TL;DR
We looked at 23,247 pull requests written by AI coding agents and asked a simple question: does the description match the diff? In 1.7% of cases, no. Sounds tiny — until you see the consequences. Inconsistent PRs get 51.7% lower acceptance rates and take 3.5× longer to merge. The code is fine. The story the agent tells about the code is the problem.

The part of a PR nobody measures

When we benchmark AI coding agents, we measure code. Does it compile? Does it pass the tests? Is it clean?

But a pull request is not a diff. It’s a diff plus a story. The reviewer reads the title, then the description, then maybe the code. The description sets expectations. It tells the reviewer what to look for. If the story is wrong, every line of code that follows is being read against the wrong template.

A PR titled “fixed the auth bug” that actually refactors the database layer doesn’t just fail to inform. It actively misleads. And when reviewers detect that mismatch — even subconsciously — trust collapses.

Why agents are weirdly bad at this

Writing code and writing an honest summary of what you just wrote are different cognitive tasks. The first is algorithmic. The second is meta-cognitive — you have to know what you intended, what you tried, and what actually came out the other end.

AI agents are good at the first. They struggle at the second, and the failure has a specific shape:

  1. The agent reads the task and forms a plan.
  2. It hits unexpected friction — failing tests, weird dependencies, edge cases.
  3. It iterates, debugs, takes detours, makes compromises.
  4. The final code is not quite what the plan was.
  5. When asked to write a description, the agent often describes the plan, not the result.

That’s where message-code inconsistency is born. Not malice. Not laziness.
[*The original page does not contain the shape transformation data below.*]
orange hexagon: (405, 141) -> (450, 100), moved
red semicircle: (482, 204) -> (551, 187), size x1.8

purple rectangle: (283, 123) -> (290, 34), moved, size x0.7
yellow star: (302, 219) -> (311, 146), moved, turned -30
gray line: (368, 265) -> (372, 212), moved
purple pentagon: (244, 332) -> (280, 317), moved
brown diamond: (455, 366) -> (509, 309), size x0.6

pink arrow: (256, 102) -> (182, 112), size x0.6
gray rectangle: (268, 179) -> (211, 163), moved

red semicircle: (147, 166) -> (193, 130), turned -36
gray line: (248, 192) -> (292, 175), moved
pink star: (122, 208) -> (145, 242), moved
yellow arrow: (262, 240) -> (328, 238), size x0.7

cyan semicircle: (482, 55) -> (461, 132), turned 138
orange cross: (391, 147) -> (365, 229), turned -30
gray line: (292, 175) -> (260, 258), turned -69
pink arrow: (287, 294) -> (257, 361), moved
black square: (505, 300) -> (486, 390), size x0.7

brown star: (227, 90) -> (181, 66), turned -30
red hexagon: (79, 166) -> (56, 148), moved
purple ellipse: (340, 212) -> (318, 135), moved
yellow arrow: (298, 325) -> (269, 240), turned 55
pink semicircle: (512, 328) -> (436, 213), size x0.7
A drift between intent and outcome that the agent never noticed.

Pipeline for measuring message-code inconsistency in AI-authored pull requests

How we measured it

We built a metric — PR-MCI, Pull Request Message-Code Inconsistency — that measures the semantic distance between what the description says and what the diff actually does. It’s a continuous score, not a yes/no, so we can rank PRs by how inconsistent they are.

Then we ran it across 23,247 AI-authored pull requests and looked at what happened to the inconsistent ones.

The 1.7% problem

Only 1.7% of PRs scored as highly inconsistent. That sounds like a non-issue. It’s not, for two reasons.
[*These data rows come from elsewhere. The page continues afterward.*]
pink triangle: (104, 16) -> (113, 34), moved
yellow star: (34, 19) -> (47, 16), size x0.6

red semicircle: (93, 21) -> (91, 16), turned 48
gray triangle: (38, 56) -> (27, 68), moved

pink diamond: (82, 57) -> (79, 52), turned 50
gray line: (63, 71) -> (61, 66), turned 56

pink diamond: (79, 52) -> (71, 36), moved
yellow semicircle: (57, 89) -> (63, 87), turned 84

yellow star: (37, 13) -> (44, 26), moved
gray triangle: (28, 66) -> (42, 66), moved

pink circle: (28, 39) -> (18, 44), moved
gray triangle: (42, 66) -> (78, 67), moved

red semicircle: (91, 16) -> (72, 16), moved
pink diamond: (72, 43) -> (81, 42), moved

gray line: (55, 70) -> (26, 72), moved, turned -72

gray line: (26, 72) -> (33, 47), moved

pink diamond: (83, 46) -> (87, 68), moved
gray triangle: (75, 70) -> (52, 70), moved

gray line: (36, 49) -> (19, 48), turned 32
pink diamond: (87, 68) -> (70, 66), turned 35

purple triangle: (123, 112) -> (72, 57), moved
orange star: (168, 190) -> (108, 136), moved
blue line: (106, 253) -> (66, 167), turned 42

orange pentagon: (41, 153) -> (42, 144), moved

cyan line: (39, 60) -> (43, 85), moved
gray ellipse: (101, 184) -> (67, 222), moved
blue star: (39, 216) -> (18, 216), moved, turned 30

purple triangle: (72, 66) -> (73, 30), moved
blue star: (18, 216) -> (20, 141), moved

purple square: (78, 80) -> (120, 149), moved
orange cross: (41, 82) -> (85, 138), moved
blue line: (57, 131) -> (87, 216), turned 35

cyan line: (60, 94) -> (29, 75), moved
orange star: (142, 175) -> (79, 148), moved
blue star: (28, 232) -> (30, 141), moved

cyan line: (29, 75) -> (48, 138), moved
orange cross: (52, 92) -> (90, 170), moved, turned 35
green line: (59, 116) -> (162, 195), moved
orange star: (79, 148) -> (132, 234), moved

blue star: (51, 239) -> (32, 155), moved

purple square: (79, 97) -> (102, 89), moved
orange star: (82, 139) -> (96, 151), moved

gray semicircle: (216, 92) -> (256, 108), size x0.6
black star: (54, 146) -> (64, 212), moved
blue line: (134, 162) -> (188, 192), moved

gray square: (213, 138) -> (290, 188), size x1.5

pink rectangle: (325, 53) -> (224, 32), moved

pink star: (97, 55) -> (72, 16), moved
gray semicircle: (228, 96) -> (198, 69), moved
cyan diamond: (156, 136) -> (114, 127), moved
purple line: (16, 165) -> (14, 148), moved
First, scale. In a company shipping thousands of agent-authored PRs a month, 1.7% is dozens of misleading descriptions per week dropping into reviewer inboxes.

Second, each one is expensive.

Acceptance rate and merge-time impact across consistency buckets

The high-inconsistency PRs:

  • Get accepted 51.7% less often than consistent PRs
  • Take 3.5× longer to merge when they do get accepted
  • Often have technically fine code — the rejection is about the story, not the substance

A reviewer who finds that the description lied to them does not give the agent the benefit of the doubt on the next paragraph, or the next file, or the next PR. Trust is paid in advance and refunded slowly.

Why the cost is so high

Two mechanisms compound:

Re-orientation cost. A reviewer who expected auth fixes and found database refactors has to throw away their mental model and build a new one. That’s the most expensive operation in code review. It also tends to surface defensive instincts: “what else is in here that I didn’t expect?”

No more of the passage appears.